Die Antwort ist jedes Mal dieselbe gewesen: Gar nichts habe ich mir gedacht. Ich habe meiner Impulsivität das Zepter überlassen. Und der Preis dafür ist meistens hoch.
Reue ist klebrig
Wie viele Türen haben wir aus Wut schon zugeknallt (echte und sprichwörtliche), ohne daran zu denken, dass sich manche Tür anschließend nicht mehr öffnen lässt? Wie oft haben wir im Zorn, aus Enttäuschung oder Überforderung die schlimmsten Sachen gesagt: „Ich hasse dich.“ „Dein Scheiß interessiert mich nicht.“ „Ja, ja, mimimi, wir haben alle unsere Probleme.“ Dinge, bei denen man vielleicht erst sehr viel später merkt, wie viel sie kaputtgemacht haben. Und die sich trotz tausendfacher Entschuldigung einfach nicht mehr zurücknehmen lassen.
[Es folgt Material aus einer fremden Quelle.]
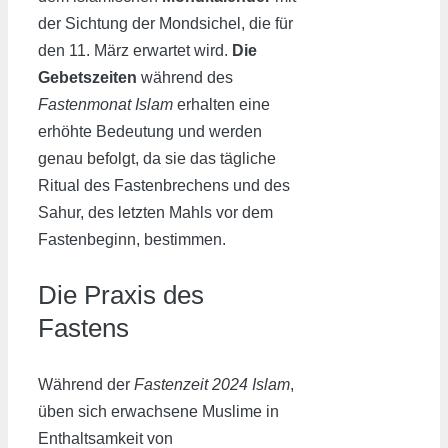
der Sichtung der Mondsichel, die für
den 11. März erwartet wird.
Die
Gebetszeiten
während des
Fastenmonat Islam
erhalten eine
erhöhte Bedeutung und werden
genau befolgt, da sie das tägliche
Ritual des Fastenbrechens und des
Sahur, des letzten Mahls vor dem
Fastenbeginn, bestimmen.
Die Praxis des
Fastens
Während der
Fastenzeit 2024 Islam
,
üben sich erwachsene Muslime in
Enthaltsamkeit von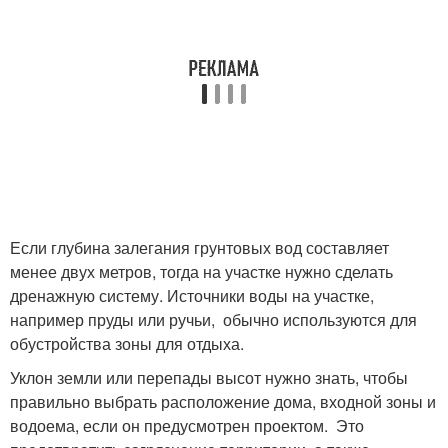
Если глубина залегания грунтовых вод составляет
менее двух метров, тогда на участке нужно сделать
дренажную систему. Источники воды на участке,
например пруды или ручьи, обычно используются для
обустройства зоны для отдыха.
Уклон земли или перепады высот нужно знать, чтобы
правильно выбрать расположение дома, входной зоны и
водоема, если он предусмотрен проектом. Это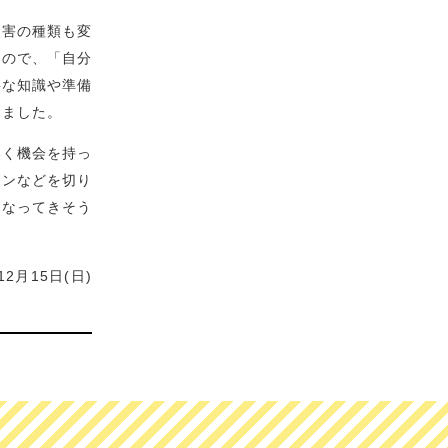
災害の種類も変
うので、「自分
要な知識や準備
じました。
いく機会を持っ
ロンなどを切り
になってきそう
月15日(日)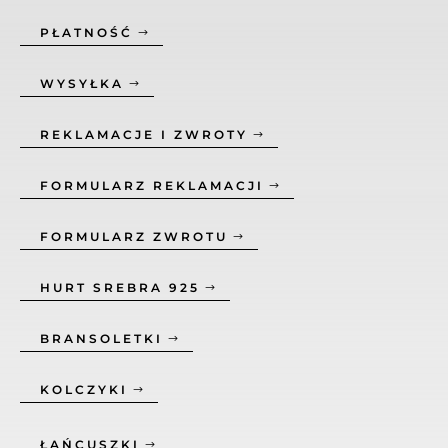
PŁATNOŚĆ
WYSYŁKA
REKLAMACJE I ZWROTY
FORMULARZ REKLAMACJI
FORMULARZ ZWROTU
HURT SREBRA 925
BRANSOLETKI
KOLCZYKI
ŁAŃCUSZKI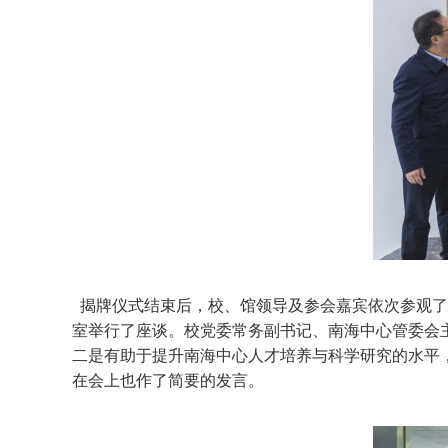
揭牌仪式结束后，校、馆领导及参会嘉宾依次参观了
室举行了座谈。校党委常务副书记、南海中心管委会
二是有助于提升南海中心人才培养与科学研究的水平
在会上也作了简要的发言。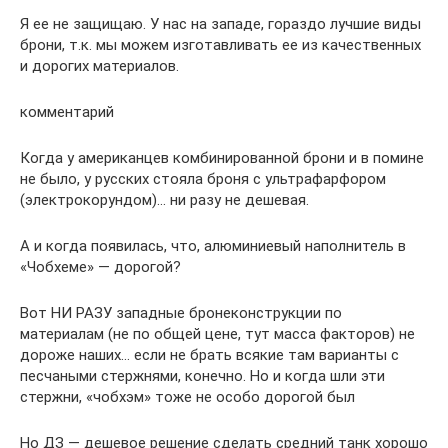
Я ее не защищаю. У нас на западе, гораздо лучшие виды
брони, т.к. мы можем изготавливать ее из качественных
и дорогих материалов.
комментарий
Когда у американцев комбинированной брони и в помине
не было, у русских стояла броня с ультрафарфором
(электрокорундом)… ни разу не дешевая.
А и когда появилась, что, алюминиевый наполнитель в
«Чобхеме» — дорогой?
Вот НИ РАЗУ западные бронеконструкции по
материалам (не по общей цене, тут масса факторов) не
дороже наших… если не брать всякие там варианты с
песчаными стержнями, конечно. Но и когда шли эти
стержни, «чобхэм» тоже не особо дорогой был
Но ДЗ — дешевое решение сделать средний танк хорошо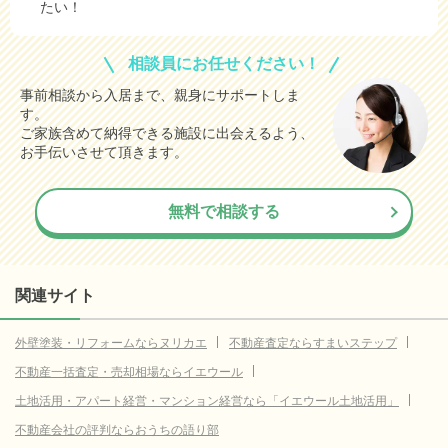
たい！
相談員にお任せください！
事前相談から入居まで、親身にサポートしま
す。
ご家族含めて納得できる施設に出会えるよう、
お手伝いさせて頂きます。
無料で相談する
関連サイト
外壁塗装・リフォームならヌリカエ
不動産査定ならすまいステップ
不動産一括査定・売却相場ならイエウール
土地活用・アパート経営・マンション経営なら「イエウール土地活用」
不動産会社の評判ならおうちの語り部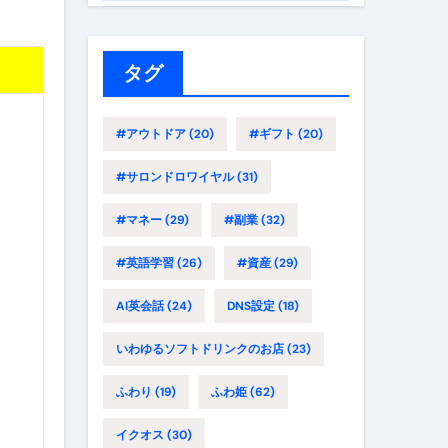
ゴ
リ
ー
タグ
#アウトドア
(20)
#ギフト
(20)
#サロンドロワイヤル
(31)
#マネー
(29)
#副業
(32)
#英語学習
(26)
#資産
(29)
AI英会話
(24)
DNS設定
(18)
いわゆるソフトドリンクのお店
(23)
ふわり
(19)
ふわ姫
(62)
イクオス
(30)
Wie sehr habe ich da immer die Menschen bewundert, die keine Situation aus der Ruhe zu bringen schien. Die stets besonnen und bei sich blieben, während ich mich bei jedem Mist aufgeführt habe wie eine fremdgesteuerte Inkarnation von Klaus Kinski. Ich wollte auch so sein: besonnen, ruhig und reflektiert. Jemand, der weiterdenkt und weiß, dass auch eine Kleinigkeit Konsequenzen mit sich bringt. Jedes unachtsam ausgesprochene Wort. Jede Bewegung (egal, ob es der Griff nach Omas Teekanne ist, das Drehen des Zündschlüssels, ein ausgestreckter Mittelfinger oder die Hand, die zur Ohrfeige ausholt). Jemand, der weiß, dass manch spontane Kleinigkeit zu einer großen, vielleicht sogar schlimmen Sache wachsen kann. Und dass am Ende dann oft nur eines steht: Reue. Die klebrige, chronische Reue, die man nie mehr so richtig loswird. (Ich kann auch heute, fast zwanzig Jahre später, kein Eichhörnchen sehen, ohne an dieses eine zu denken – und mich sofort wieder schlecht zu fühlen.)
Der 3-Sekunden-Trick
Nachdem ich angefangen hatte, mich mit dem Thema „Achtsamkeit“ zu beschäftigen, habe ich mir einen ziemlich simplen Trick angewöhnt. Einer, der vielleicht auch Dir helfen kann:
Wenn ich merke, dass mich eine Situation (über-)fordert, mich ein Gespräch provoziert oder mich die Dinge sonst irgendwie überrumpeln – und ich daran denke – tue ich das Einfachste überhaupt: Ich atme einmal durch. Gebe mir diese drei kleinen Sekunden, die mein Gehirn braucht, um mögliche Konsequenzen zu bedenken. Nur drei Sekunden. Die Impulsivität wegatmen. Mir die Kontrolle zurückholen.
Drei Sekunden, in denen mir klar wird, dass es sich bei meinem „Wurf-Gerät“ um ein Erbstück handelt, das ich für den Rest meines Lebens vermissen würde.
Drei Sekunden, in denen mir bewusst wird, dass ich dem Kollegen mit meinen übermütigen, falschen Versprechungen mit Sicherheit keine Hilfe wäre.
Drei Sekunden, in denen ich mich daran erinnere, was passieren kann, wenn man sich im falschen Moment hinters Steuer setzt.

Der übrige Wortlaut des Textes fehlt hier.